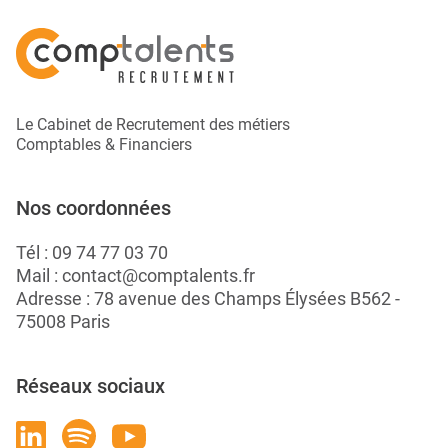
Le Cabinet de Recrutement des métiers
Comptables & Financiers
Nos coordonnées
Tél :
09 74 77 03 70
Mail :
contact@comptalents.fr
Adresse : 78 avenue des Champs Élysées B562 -
75008 Paris
Réseaux sociaux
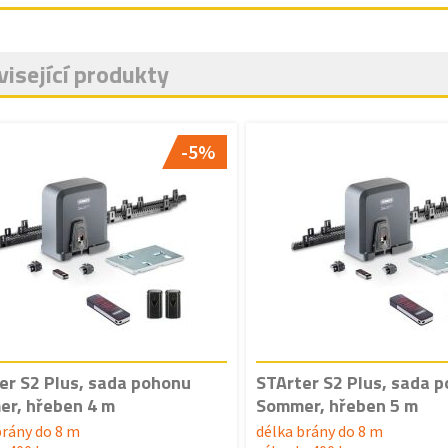
isející produkty
-5%
er S2 Plus, sada pohonu
STArter S2 Plus, sada 
r, hřeben 4 m
Sommer, hřeben 5 m
brány do 8 m
délka brány do 8 m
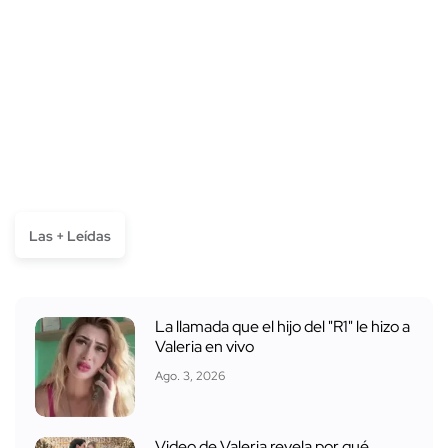
Las + Leídas
La llamada que el hijo del "R1" le hizo a
Valeria en vivo
Ago. 3, 2026
Video de Valeria revela por qué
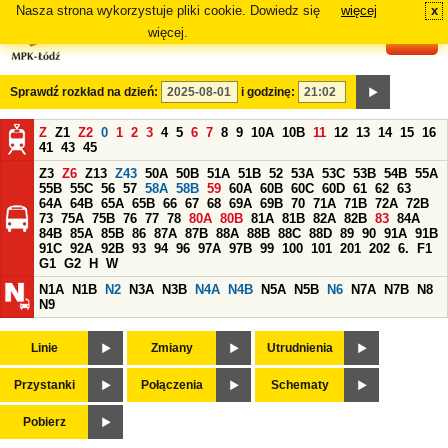
Nasza strona wykorzystuje pliki cookie. Dowiedz się
więcej
x
#
więcej.
Sprawdź rozkład na dzień:
i godzinę:
Z
Z1
Z2
0
1
2
3
4
5
6
7
8
9
10A
10B
11
12
13
14
15
16
41
43
45
Z3
Z6
Z13
Z43
50A
50B
51A
51B
52
53A
53C
53B
54B
55A
55B
55C
56
57
58A
58B
59
60A
60B
60C
60D
61
62
63
64A
64B
65A
65B
66
67
68
69A
69B
70
71A
71B
72A
72B
73
75A
75B
76
77
78
80A
80B
81A
81B
82A
82B
83
84A
84B
85A
85B
86
87A
87B
88A
88B
88C
88D
89
90
91A
91B
91C
92A
92B
93
94
96
97A
97B
99
100
101
201
202
6.
F1
G1
G2
H
W
N1A
N1B
N2
N3A
N3B
N4A
N4B
N5A
N5B
N6
N7A
N7B
N8
N9
Linie
Zmiany
Utrudnienia
Przystanki
Połączenia
Schematy
Pobierz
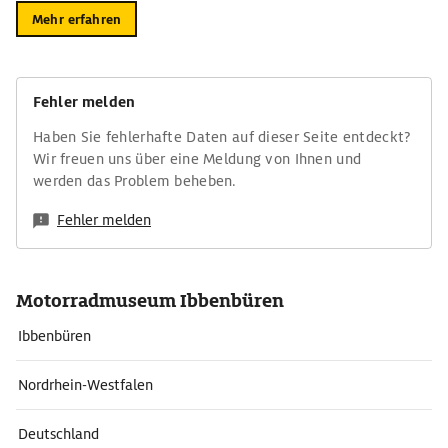
Mehr erfahren
Fehler melden
Haben Sie fehlerhafte Daten auf dieser Seite entdeckt?
Wir freuen uns über eine Meldung von Ihnen und
werden das Problem beheben.
Fehler melden
Motorradmuseum Ibbenbüren
Ibbenbüren
Nordrhein-Westfalen
Deutschland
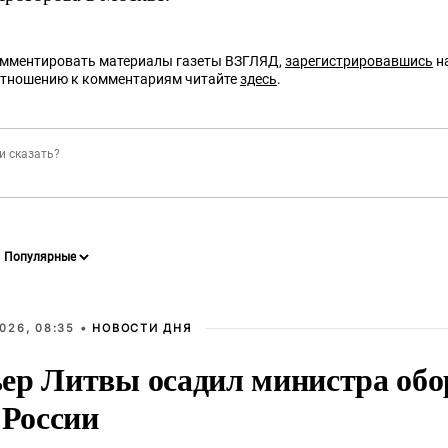
омментировать материалы газеты ВЗГЛЯД,
зарегистрировавшись
на
отношению к комментариям читайте
здесь
.
026, 08:35 •
НОВОСТИ ДНЯ
ер Литвы осадил министра обо
 России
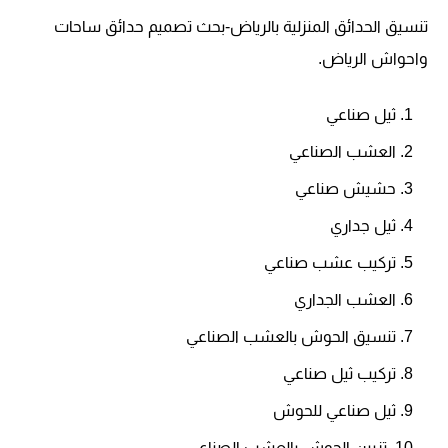
تنسيق الحدائق المنزلية بالرياض-بحث تصميم حدائق ساحات
واحواش الرياض.
ثيل صناعي
العشب الصناعي
حشيش صناعي
ثيل جداري
تركيب عشب صناعي
العشب الجداري
تنسيق الحوش بالعشب الصناعي
تركيب ثيل صناعي
ثيل صناعي للحوش
تزيين الحوش بالعشب الصناعي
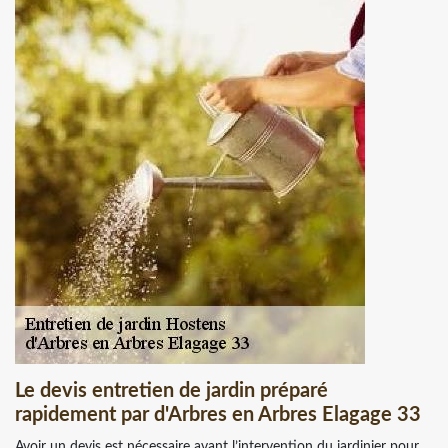
Le devis entretien de jardin préparé
rapidement par d'Arbres en Arbres Elagage 33
Avoir un devis est nécessaire avant l’intervention du jardinier pour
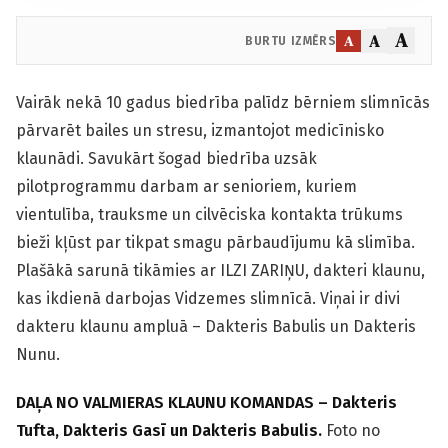
A
A
A
BURTU IZMĒRS
Vairāk nekā 10 gadus biedrība palīdz bērniem slimnīcās
pārvarēt bailes un stresu, izmantojot medicīnisko
klaunādi. Savukārt šogad biedrība uzsāk
pilotprogrammu darbam ar senioriem, kuriem
vientulība, trauksme un cilvēciska kontakta trūkums
bieži kļūst par tikpat smagu pārbaudījumu kā slimība.
Plašākā sarunā tikāmies ar ILZI ZARIŅU, dakteri klaunu,
kas ikdienā darbojas Vidzemes slimnīcā. Viņai ir divi
dakteru klaunu ampluā – Dakteris Babulis un Dakteris
Nunu.
DAĻA NO VALMIERAS KLAUNU KOMANDAS – Dakteris
Tufta, Dakteris Gasī un Dakteris Babulis.
Foto no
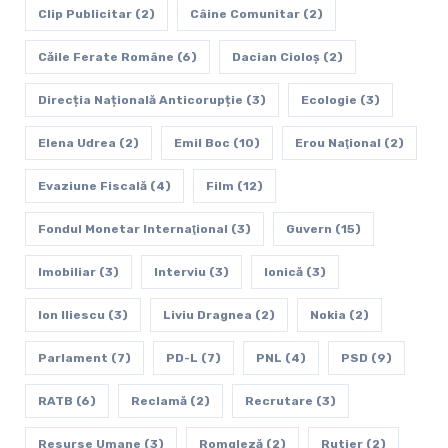
Clip Publicitar
(2)
Câine Comunitar
(2)
Căile Ferate Române
(6)
Dacian Cioloș
(2)
Direcția Națională Anticorupție
(3)
Ecologie
(3)
Elena Udrea
(2)
Emil Boc
(10)
Erou Naţional
(2)
Evaziune Fiscală
(4)
Film
(12)
Fondul Monetar Internaţional
(3)
Guvern
(15)
Imobiliar
(3)
Interviu
(3)
Ionică
(3)
Ion Iliescu
(3)
Liviu Dragnea
(2)
Nokia
(2)
Parlament
(7)
PD-L
(7)
PNL
(4)
PSD
(9)
RATB
(6)
Reclamă
(2)
Recrutare
(3)
Resurse Umane
(3)
Romgleză
(2)
Rutier
(2)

# [TASK OBJECTIVE]
Above are the entries; copy out every line among them that contains the word "Dakteris".

# [ANSWER BOX]
dakteru klaunu ampluā – Dakteris Babulis un Dakteris
DAĻA NO VALMIERAS KLAUNU KOMANDAS – Dakteris
Tufta, Dakteris Gasī un Dakteris Babulis.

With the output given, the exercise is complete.